__What is being asked__:
Omit all pictures, then print the entries exactly.

##### The data #####

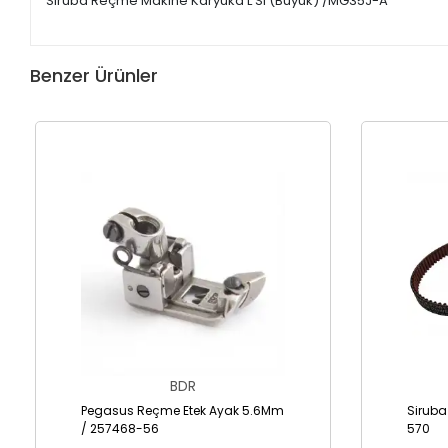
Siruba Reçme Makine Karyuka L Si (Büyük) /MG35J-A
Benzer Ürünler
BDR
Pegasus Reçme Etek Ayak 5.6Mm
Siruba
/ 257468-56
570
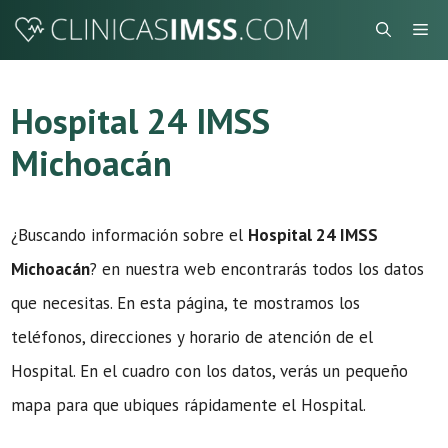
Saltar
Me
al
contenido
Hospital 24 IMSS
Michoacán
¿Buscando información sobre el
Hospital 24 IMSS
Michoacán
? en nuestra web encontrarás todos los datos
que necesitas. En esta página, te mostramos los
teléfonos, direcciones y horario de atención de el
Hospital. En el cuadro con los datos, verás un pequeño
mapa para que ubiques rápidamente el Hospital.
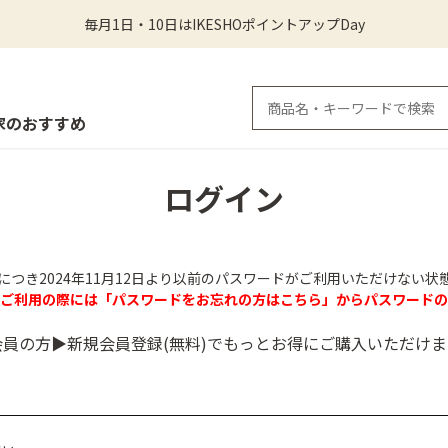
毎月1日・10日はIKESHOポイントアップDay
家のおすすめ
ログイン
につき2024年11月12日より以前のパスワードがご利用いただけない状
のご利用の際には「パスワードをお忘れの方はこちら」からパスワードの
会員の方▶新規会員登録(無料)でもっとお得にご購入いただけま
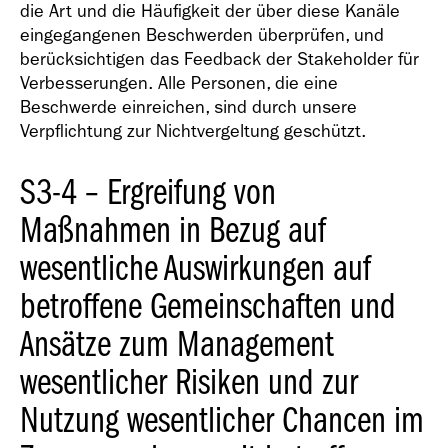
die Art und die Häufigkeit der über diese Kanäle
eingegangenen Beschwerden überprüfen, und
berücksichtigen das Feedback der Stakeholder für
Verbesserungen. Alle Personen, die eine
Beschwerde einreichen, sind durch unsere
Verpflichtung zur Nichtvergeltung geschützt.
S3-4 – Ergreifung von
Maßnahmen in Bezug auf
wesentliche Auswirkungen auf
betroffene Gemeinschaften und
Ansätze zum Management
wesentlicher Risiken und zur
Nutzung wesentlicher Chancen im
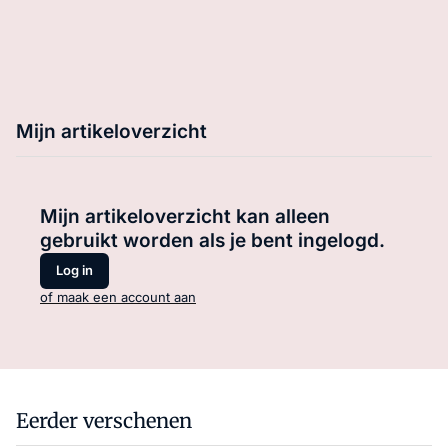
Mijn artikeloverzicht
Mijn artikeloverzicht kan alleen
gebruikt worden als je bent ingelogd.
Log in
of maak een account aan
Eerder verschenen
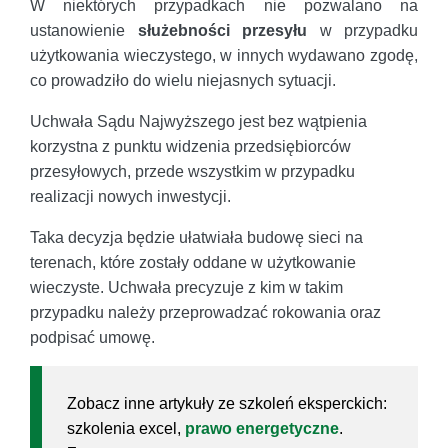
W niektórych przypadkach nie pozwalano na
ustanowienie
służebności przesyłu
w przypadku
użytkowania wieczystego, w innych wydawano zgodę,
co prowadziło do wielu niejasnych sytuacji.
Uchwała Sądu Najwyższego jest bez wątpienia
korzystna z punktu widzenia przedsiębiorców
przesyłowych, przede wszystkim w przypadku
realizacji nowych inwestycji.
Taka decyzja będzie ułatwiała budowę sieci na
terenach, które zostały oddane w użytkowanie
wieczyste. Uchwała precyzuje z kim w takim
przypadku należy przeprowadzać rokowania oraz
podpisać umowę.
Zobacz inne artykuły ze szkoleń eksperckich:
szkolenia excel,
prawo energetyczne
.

#####

__Answer section__:
Siruba Reçme Makine Karyuka L Si (Büyük) /MG35J-A
Benzer Ürünler
BDR
Pegasus Reçme Etek Ayak 5.6Mm
Siruba
/ 257468-56
570
Saltar
Me
al
contenido
Hospital 24 IMSS
Michoacán
¿Buscando información sobre el
Hospital 24 IMSS
Michoacán
? en nuestra web encontrarás todos los datos
que necesitas. En esta página, te mostramos los
teléfonos, direcciones y horario de atención de el
Hospital. En el cuadro con los datos, verás un pequeño
mapa para que ubiques rápidamente el Hospital.
毎月1日・10日はIKESHOポイントアップDay
家のおすすめ
ログイン
につき2024年11月12日より以前のパスワードがご利用いただけない状
のご利用の際には「パスワードをお忘れの方はこちら」からパスワードの
会員の方▶新規会員登録(無料)でもっとお得にご購入いただけま
die Art und die Häufigkeit der über diese Kanäle
eingegangenen Beschwerden überprüfen, und
berücksichtigen das Feedback der Stakeholder für
Verbesserungen. Alle Personen, die eine
Beschwerde einreichen, sind durch unsere
Verpflichtung zur Nichtvergeltung geschützt.
S3-4 – Ergreifung von
Maßnahmen in Bezug auf
wesentliche Auswirkungen auf
betroffene Gemeinschaften und
Ansätze zum Management
wesentlicher Risiken und zur
Nutzung wesentlicher Chancen im
Mijn artikeloverzicht
Mijn artikeloverzicht kan alleen
gebruikt worden als je bent ingelogd.
Log in
of maak een account aan
Eerder verschenen
W niektórych przypadkach nie pozwalano na
ustanowienie
służebności przesyłu
w przypadku
użytkowania wieczystego, w innych wydawano zgodę,
co prowadziło do wielu niejasnych sytuacji.
Uchwała Sądu Najwyższego jest bez wątpienia
korzystna z punktu widzenia przedsiębiorców
przesyłowych, przede wszystkim w przypadku
realizacji nowych inwestycji.
Taka decyzja będzie ułatwiała budowę sieci na
terenach, które zostały oddane w użytkowanie
wieczyste. Uchwała precyzuje z kim w takim
przypadku należy przeprowadzać rokowania oraz
podpisać umowę.
Zobacz inne artykuły ze szkoleń eksperckich:
szkolenia excel,
prawo energetyczne
.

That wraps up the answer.